The first survey season found just under 1, 500 harvest mouse nests from over 900 searches. On average 1.96 nests were found per survey and one survey even found 46 nests in a day. Nearly 30% of surveys found more than one nest and harvest mice were found to be present in 74% of the area surveyed. Additionally, harvest mice were found on a further 40 survey sites beyond those historically surveyed. Most notably in Scotland where this species is Critically Endangered (Red List for Britain’s Mammals).

We also asked volunteers to record which type of habitat nests  were found in. Field margins and road verges had higher than average ‘nests found per hour of search effort’ suggesting that these are important habitats for the harvest mouse.

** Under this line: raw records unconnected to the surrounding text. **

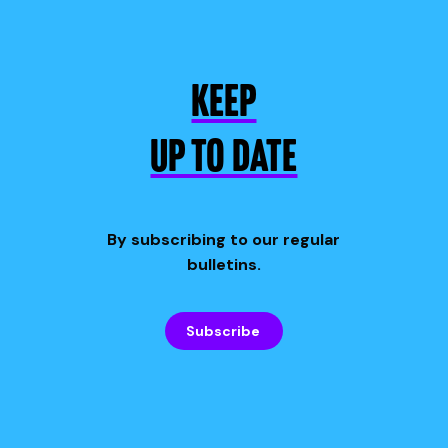
KEEP
UP TO DATE
By subscribing to our regular
bulletins.
Subscribe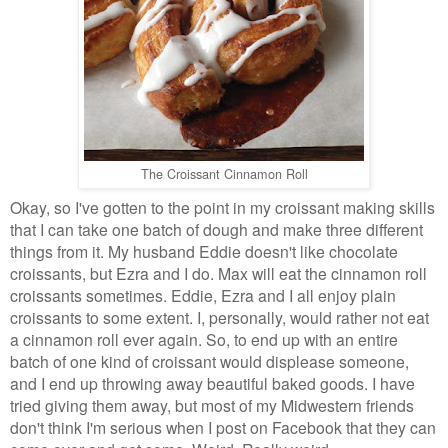
The Croissant Cinnamon Roll
Okay, so I've gotten to the point in my croissant making skills
that I can take one batch of dough and make three different
things from it. My husband Eddie doesn't like chocolate
croissants, but Ezra and I do. Max will eat the cinnamon roll
croissants sometimes. Eddie, Ezra and I all enjoy plain
croissants to some extent. I, personally, would rather not eat
a cinnamon roll ever again. So, to end up with an entire
batch of one kind of croissant would displease someone,
and I end up throwing away beautiful baked goods. I have
tried giving them away, but most of my Midwestern friends
don't think I'm serious when I post on Facebook that they can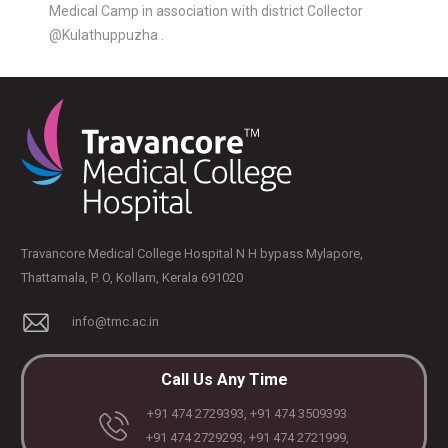
Medical Camp in association with district Collector
@Kulathuppuzha .
Travancore Medical College Hospital N H bypass Mylapore,
Thattamala, P. O, Kollam, Kerala 691020
PLASTIC, RECONSTRUCTIVE, AND MICRO VASCULAR SURGERY
DENTISTRY [ ORAL & MAXILLOFACIAL SURGERY]
info@tmc.ac.in
Call Us Any Time
+91 474 2729393, +91 474 3509393
+91 474 2729293, +91 474 2721999,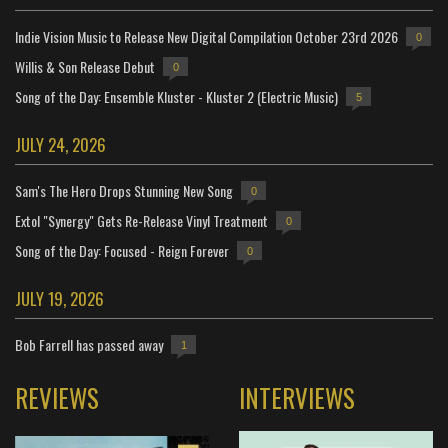
Indie Vision Music to Release New Digital Compilation October 23rd 2026
0
Willis & Son Release Debut
0
Song of the Day: Ensemble Kluster - Kluster 2 (Electric Music)
5
JULY 24, 2026
Sam's The Hero Drops Stunning New Song
0
Extol "Synergy" Gets Re-Release Vinyl Treatment
0
Song of the Day: Focused - Reign Forever
0
JULY 19, 2026
Bob Farrell has passed away
1
REVIEWS
INTERVIEWS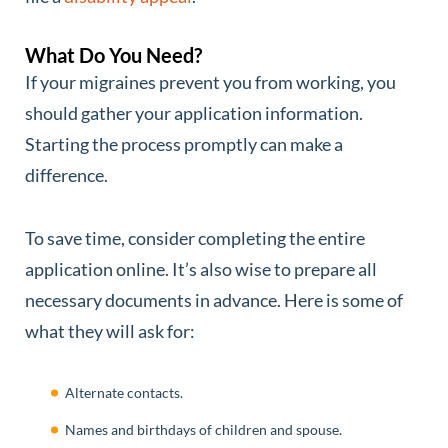
What Do You Need?
If your migraines prevent you from working, you
should gather your application information.
Starting the process promptly can make a
difference.
To save time, consider completing the entire
application online. It’s also wise to prepare all
necessary documents in advance. Here is some of
what they will ask for:
Alternate contacts.
Names and birthdays of children and spouse.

Saltmarsh, marsh and wet grassland were also found to be important. 

“The initial survey season got off to a fantastic start increasing the reporting of this species and laying the foundations for a community of harvest mice surveyors.” says Dr Frazer Coomber. “However, in order to start assessing the status of this species we need to collect more data from across a larger geographical extent. I am excited to launch this year’s survey season in October which we at the mammal society have been working tirelessly on. We want to increase the community of surveyors and now have many more people in places across the country helping us.”

One of our main aims for this survey was to increase reporting and recording of harvest mice. For the past 30 years there has been on average 69 records of harvest mice per year submitted on NBN (National Biodiversity Network). In one year we managed to achieve nearly 1,500 records, showing we have clearly achieved this aim. Additionally we wanted to establish a community of surveyors to help search for nests over the coming years. Of those surveyed from the first year, 100% would like to participate in the survey again, supporting one of our core aims. We plan to repeat the National Harvest Mouse Survey into the future to increase our knowledge of this species to create a robust conservation management plan.